What to do: Reproduce the entries below exactly, but only from the line containing "ad_list = Hash." to the line containing "# path に追加してループを抜ける", inclusive.

********

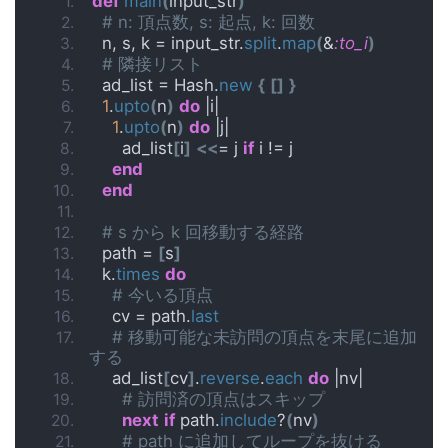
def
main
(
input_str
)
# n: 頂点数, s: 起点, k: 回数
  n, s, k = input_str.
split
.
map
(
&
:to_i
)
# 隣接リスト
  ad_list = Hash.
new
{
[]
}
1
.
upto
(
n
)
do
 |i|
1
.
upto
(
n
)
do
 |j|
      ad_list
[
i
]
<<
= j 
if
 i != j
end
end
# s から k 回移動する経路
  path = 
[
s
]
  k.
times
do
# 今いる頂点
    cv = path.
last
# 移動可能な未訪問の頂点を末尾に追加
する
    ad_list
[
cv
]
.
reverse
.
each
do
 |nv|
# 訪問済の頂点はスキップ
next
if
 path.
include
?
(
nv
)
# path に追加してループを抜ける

********

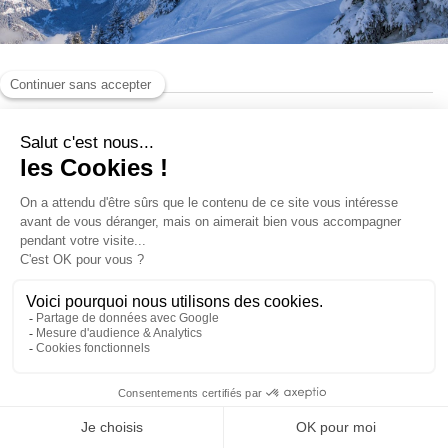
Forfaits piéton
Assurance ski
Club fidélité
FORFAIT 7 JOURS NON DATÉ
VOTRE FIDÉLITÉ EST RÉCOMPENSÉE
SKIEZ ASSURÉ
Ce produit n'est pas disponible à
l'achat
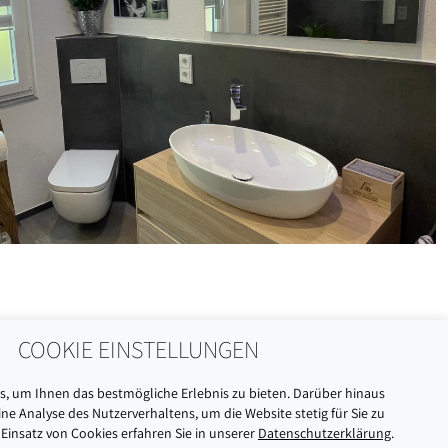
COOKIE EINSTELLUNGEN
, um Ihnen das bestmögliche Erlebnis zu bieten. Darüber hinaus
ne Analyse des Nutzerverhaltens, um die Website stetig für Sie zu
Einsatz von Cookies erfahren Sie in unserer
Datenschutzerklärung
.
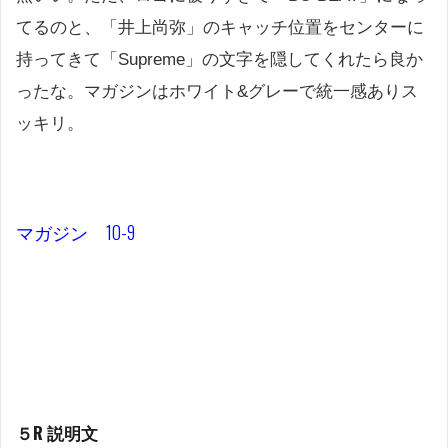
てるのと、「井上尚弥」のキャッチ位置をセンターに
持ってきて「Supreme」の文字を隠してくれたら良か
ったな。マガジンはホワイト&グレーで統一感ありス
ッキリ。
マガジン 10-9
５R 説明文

********

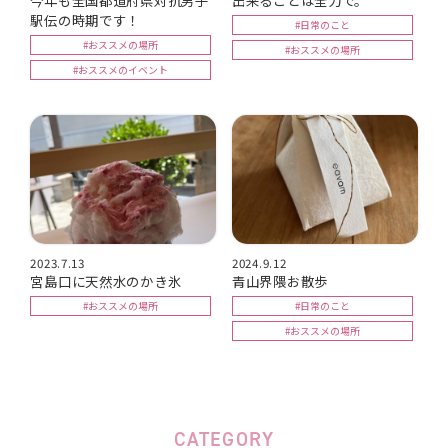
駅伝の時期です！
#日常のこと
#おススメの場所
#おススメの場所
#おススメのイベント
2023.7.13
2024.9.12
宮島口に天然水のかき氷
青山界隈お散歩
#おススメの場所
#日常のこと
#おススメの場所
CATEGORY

********

Task answer:
  ad_list = Hash.
new
{
[]
}
1
.
upto
(
n
)
do
 |i|
1
.
upto
(
n
)
do
 |j|
      ad_list
[
i
]
<<
= j 
if
 i != j
end
end
# s から k 回移動する経路
  path = 
[
s
]
  k.
times
do
# 今いる頂点
    cv = path.
last
# 移動可能な未訪問の頂点を末尾に追加
する
    ad_list
[
cv
]
.
reverse
.
each
do
 |nv|
# 訪問済の頂点はスキップ
next
if
 path.
include
?
(
nv
)
# path に追加してループを抜ける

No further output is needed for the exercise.